#### [Work instruction]
Would you copy the lines below exactly and omit the images?

#### [Extracted page text data]
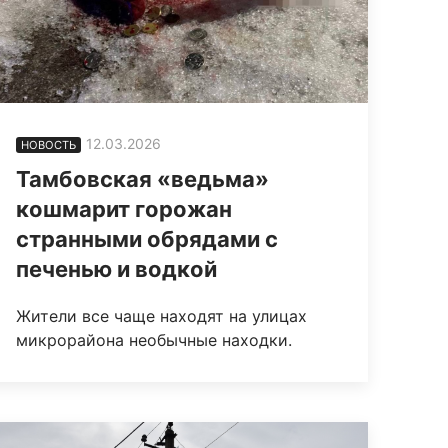
12.03.2026
НОВОСТЬ
Тамбовская «ведьма»
кошмарит горожан
странными обрядами с
печенью и водкой
Жители все чаще находят на улицах
микрорайона необычные находки.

#### [Exercise solution]
12.03.2026
НОВОСТЬ
Тамбовская «ведьма»
кошмарит горожан
странными обрядами с
печенью и водкой
Жители все чаще находят на улицах
микрорайона необычные находки.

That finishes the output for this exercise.